What the task asks: Give the listing again word for word, excluding the pictures it contains.
__________________________________________________
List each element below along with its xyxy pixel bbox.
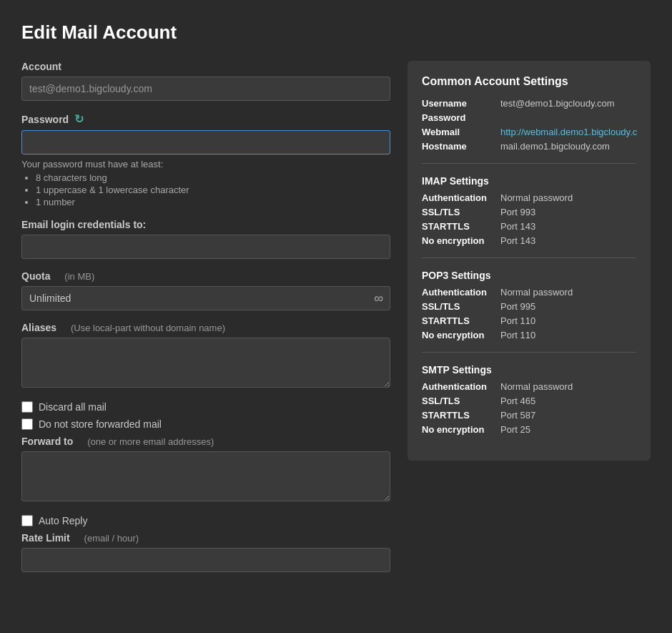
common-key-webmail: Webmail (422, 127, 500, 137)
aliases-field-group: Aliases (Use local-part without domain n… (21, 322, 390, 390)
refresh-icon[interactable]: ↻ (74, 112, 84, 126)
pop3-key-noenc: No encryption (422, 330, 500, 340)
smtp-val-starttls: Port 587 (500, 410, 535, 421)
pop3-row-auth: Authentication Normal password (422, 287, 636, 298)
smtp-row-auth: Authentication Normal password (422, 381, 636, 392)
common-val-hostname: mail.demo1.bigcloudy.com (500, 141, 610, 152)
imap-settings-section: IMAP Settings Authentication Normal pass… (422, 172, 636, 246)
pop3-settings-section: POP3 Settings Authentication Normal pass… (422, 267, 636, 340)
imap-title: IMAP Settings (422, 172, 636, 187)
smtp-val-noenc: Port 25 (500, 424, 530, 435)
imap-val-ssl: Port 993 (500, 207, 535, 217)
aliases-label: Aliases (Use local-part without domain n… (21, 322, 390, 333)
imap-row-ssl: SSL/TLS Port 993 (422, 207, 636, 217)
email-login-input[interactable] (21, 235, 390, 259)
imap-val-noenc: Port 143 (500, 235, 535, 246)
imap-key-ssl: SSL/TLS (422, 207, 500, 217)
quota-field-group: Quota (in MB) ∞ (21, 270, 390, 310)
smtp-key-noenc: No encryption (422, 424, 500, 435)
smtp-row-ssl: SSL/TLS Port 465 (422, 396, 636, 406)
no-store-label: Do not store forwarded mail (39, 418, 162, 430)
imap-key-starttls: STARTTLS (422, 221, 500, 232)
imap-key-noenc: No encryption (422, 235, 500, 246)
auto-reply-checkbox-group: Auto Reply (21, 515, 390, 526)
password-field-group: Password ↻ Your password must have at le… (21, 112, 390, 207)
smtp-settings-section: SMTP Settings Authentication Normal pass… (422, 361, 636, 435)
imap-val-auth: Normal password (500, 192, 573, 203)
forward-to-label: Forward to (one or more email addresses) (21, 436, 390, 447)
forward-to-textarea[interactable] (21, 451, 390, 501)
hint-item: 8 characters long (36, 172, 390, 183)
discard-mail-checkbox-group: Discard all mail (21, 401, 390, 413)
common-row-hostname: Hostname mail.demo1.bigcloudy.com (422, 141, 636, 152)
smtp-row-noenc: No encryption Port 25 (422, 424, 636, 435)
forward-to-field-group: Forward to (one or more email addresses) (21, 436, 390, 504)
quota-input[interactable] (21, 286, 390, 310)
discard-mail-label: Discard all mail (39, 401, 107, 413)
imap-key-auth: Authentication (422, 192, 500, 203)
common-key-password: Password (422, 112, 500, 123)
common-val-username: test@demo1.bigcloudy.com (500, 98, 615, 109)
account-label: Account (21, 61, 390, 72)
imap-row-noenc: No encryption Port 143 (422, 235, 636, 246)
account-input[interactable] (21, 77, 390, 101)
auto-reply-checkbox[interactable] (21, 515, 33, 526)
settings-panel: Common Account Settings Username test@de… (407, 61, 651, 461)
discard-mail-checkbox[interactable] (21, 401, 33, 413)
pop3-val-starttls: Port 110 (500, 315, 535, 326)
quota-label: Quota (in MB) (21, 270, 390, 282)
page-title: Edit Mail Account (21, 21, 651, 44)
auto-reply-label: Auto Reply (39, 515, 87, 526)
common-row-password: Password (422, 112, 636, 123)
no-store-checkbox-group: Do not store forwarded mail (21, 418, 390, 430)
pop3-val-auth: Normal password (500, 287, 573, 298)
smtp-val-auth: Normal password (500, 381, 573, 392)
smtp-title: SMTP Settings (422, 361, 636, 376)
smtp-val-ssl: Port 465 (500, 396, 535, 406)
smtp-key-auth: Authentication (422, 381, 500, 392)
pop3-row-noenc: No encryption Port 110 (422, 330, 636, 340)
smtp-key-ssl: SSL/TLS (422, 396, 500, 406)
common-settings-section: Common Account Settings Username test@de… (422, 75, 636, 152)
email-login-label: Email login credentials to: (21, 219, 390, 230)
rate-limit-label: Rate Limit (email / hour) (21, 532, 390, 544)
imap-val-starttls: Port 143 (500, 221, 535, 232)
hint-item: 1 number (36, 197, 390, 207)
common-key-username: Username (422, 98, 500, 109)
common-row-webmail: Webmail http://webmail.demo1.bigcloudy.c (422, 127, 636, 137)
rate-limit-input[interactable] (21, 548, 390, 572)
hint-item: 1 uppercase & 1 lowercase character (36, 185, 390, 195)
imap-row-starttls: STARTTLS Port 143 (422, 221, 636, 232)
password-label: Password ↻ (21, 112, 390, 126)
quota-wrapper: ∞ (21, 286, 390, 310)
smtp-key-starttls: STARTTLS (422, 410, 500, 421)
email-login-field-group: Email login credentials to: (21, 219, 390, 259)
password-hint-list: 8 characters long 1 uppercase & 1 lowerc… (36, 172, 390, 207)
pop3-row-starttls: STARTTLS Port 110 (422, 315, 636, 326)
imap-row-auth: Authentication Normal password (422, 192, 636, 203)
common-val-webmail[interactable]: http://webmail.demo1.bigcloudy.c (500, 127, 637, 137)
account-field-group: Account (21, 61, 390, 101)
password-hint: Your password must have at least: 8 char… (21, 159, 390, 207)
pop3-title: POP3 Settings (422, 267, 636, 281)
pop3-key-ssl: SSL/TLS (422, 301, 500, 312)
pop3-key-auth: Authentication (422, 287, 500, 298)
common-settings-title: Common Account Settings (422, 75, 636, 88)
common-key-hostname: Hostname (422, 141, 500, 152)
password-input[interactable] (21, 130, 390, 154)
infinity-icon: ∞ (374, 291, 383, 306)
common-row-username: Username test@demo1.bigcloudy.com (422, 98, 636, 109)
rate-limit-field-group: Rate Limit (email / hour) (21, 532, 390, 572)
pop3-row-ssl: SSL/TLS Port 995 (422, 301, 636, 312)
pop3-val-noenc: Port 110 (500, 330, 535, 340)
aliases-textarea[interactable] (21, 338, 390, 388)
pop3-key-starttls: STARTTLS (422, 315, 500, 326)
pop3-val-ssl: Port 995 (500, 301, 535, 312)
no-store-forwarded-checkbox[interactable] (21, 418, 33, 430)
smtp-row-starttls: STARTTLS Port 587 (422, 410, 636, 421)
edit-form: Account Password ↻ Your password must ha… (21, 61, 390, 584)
__________________________________________________
Reply to the exercise:
List each element below along with its xyxy pixel bbox.
common-key-webmail: Webmail (422, 127, 500, 137)
aliases-field-group: Aliases (Use local-part without domain n… (21, 322, 390, 390)
refresh-icon[interactable]: ↻ (74, 112, 84, 126)
pop3-key-noenc: No encryption (422, 330, 500, 340)
smtp-val-starttls: Port 587 (500, 410, 535, 421)
pop3-row-auth: Authentication Normal password (422, 287, 636, 298)
smtp-row-auth: Authentication Normal password (422, 381, 636, 392)
common-val-hostname: mail.demo1.bigcloudy.com (500, 141, 610, 152)
imap-settings-section: IMAP Settings Authentication Normal pass… (422, 172, 636, 246)
pop3-settings-section: POP3 Settings Authentication Normal pass… (422, 267, 636, 340)
imap-title: IMAP Settings (422, 172, 636, 187)
smtp-val-noenc: Port 25 (500, 424, 530, 435)
imap-val-ssl: Port 993 (500, 207, 535, 217)
aliases-label: Aliases (Use local-part without domain n… (21, 322, 390, 333)
imap-row-ssl: SSL/TLS Port 993 (422, 207, 636, 217)
email-login-input[interactable] (21, 235, 390, 259)
imap-val-noenc: Port 143 (500, 235, 535, 246)
imap-key-ssl: SSL/TLS (422, 207, 500, 217)
quota-field-group: Quota (in MB) ∞ (21, 270, 390, 310)
smtp-key-noenc: No encryption (422, 424, 500, 435)
smtp-row-ssl: SSL/TLS Port 465 (422, 396, 636, 406)
no-store-label: Do not store forwarded mail (39, 418, 162, 430)
imap-key-starttls: STARTTLS (422, 221, 500, 232)
imap-key-noenc: No encryption (422, 235, 500, 246)
auto-reply-checkbox-group: Auto Reply (21, 515, 390, 526)
password-field-group: Password ↻ Your password must have at le… (21, 112, 390, 207)
smtp-settings-section: SMTP Settings Authentication Normal pass… (422, 361, 636, 435)
imap-val-auth: Normal password (500, 192, 573, 203)
forward-to-label: Forward to (one or more email addresses) (21, 436, 390, 447)
forward-to-textarea[interactable] (21, 451, 390, 501)
hint-item: 8 characters long (36, 172, 390, 183)
discard-mail-checkbox-group: Discard all mail (21, 401, 390, 413)
common-row-hostname: Hostname mail.demo1.bigcloudy.com (422, 141, 636, 152)
smtp-row-noenc: No encryption Port 25 (422, 424, 636, 435)
forward-to-field-group: Forward to (one or more email addresses) (21, 436, 390, 504)
quota-input[interactable] (21, 286, 390, 310)
discard-mail-label: Discard all mail (39, 401, 107, 413)
imap-key-auth: Authentication (422, 192, 500, 203)
common-key-password: Password (422, 112, 500, 123)
common-val-username: test@demo1.bigcloudy.com (500, 98, 615, 109)
account-label: Account (21, 61, 390, 72)
imap-row-noenc: No encryption Port 143 (422, 235, 636, 246)
account-input[interactable] (21, 77, 390, 101)
auto-reply-checkbox[interactable] (21, 515, 33, 526)
settings-panel: Common Account Settings Username test@de… (407, 61, 651, 461)
discard-mail-checkbox[interactable] (21, 401, 33, 413)
pop3-val-starttls: Port 110 (500, 315, 535, 326)
quota-label: Quota (in MB) (21, 270, 390, 282)
page-title: Edit Mail Account (21, 21, 651, 44)
auto-reply-label: Auto Reply (39, 515, 87, 526)
common-row-password: Password (422, 112, 636, 123)
no-store-checkbox-group: Do not store forwarded mail (21, 418, 390, 430)
pop3-val-auth: Normal password (500, 287, 573, 298)
smtp-val-auth: Normal password (500, 381, 573, 392)
smtp-title: SMTP Settings (422, 361, 636, 376)
smtp-val-ssl: Port 465 (500, 396, 535, 406)
smtp-key-auth: Authentication (422, 381, 500, 392)
pop3-row-noenc: No encryption Port 110 (422, 330, 636, 340)
smtp-key-ssl: SSL/TLS (422, 396, 500, 406)
common-settings-section: Common Account Settings Username test@de… (422, 75, 636, 152)
email-login-label: Email login credentials to: (21, 219, 390, 230)
rate-limit-label: Rate Limit (email / hour) (21, 532, 390, 544)
imap-val-starttls: Port 143 (500, 221, 535, 232)
hint-item: 1 number (36, 197, 390, 207)
common-key-username: Username (422, 98, 500, 109)
common-row-webmail: Webmail http://webmail.demo1.bigcloudy.c (422, 127, 636, 137)
rate-limit-input[interactable] (21, 548, 390, 572)
hint-item: 1 uppercase & 1 lowercase character (36, 185, 390, 195)
imap-row-starttls: STARTTLS Port 143 (422, 221, 636, 232)
password-label: Password ↻ (21, 112, 390, 126)
quota-wrapper: ∞ (21, 286, 390, 310)
smtp-key-starttls: STARTTLS (422, 410, 500, 421)
email-login-field-group: Email login credentials to: (21, 219, 390, 259)
password-hint-list: 8 characters long 1 uppercase & 1 lowerc… (36, 172, 390, 207)
pop3-row-starttls: STARTTLS Port 110 (422, 315, 636, 326)
imap-row-auth: Authentication Normal password (422, 192, 636, 203)
common-val-webmail[interactable]: http://webmail.demo1.bigcloudy.c (500, 127, 637, 137)
account-field-group: Account (21, 61, 390, 101)
password-hint: Your password must have at least: 8 char… (21, 159, 390, 207)
pop3-title: POP3 Settings (422, 267, 636, 281)
pop3-key-ssl: SSL/TLS (422, 301, 500, 312)
pop3-key-auth: Authentication (422, 287, 500, 298)
common-settings-title: Common Account Settings (422, 75, 636, 88)
common-key-hostname: Hostname (422, 141, 500, 152)
password-input[interactable] (21, 130, 390, 154)
infinity-icon: ∞ (374, 291, 383, 306)
common-row-username: Username test@demo1.bigcloudy.com (422, 98, 636, 109)
rate-limit-field-group: Rate Limit (email / hour) (21, 532, 390, 572)
pop3-row-ssl: SSL/TLS Port 995 (422, 301, 636, 312)
pop3-val-noenc: Port 110 (500, 330, 535, 340)
aliases-textarea[interactable] (21, 338, 390, 388)
pop3-key-starttls: STARTTLS (422, 315, 500, 326)
pop3-val-ssl: Port 995 (500, 301, 535, 312)
no-store-forwarded-checkbox[interactable] (21, 418, 33, 430)
smtp-row-starttls: STARTTLS Port 587 (422, 410, 636, 421)
edit-form: Account Password ↻ Your password must ha… (21, 61, 390, 584)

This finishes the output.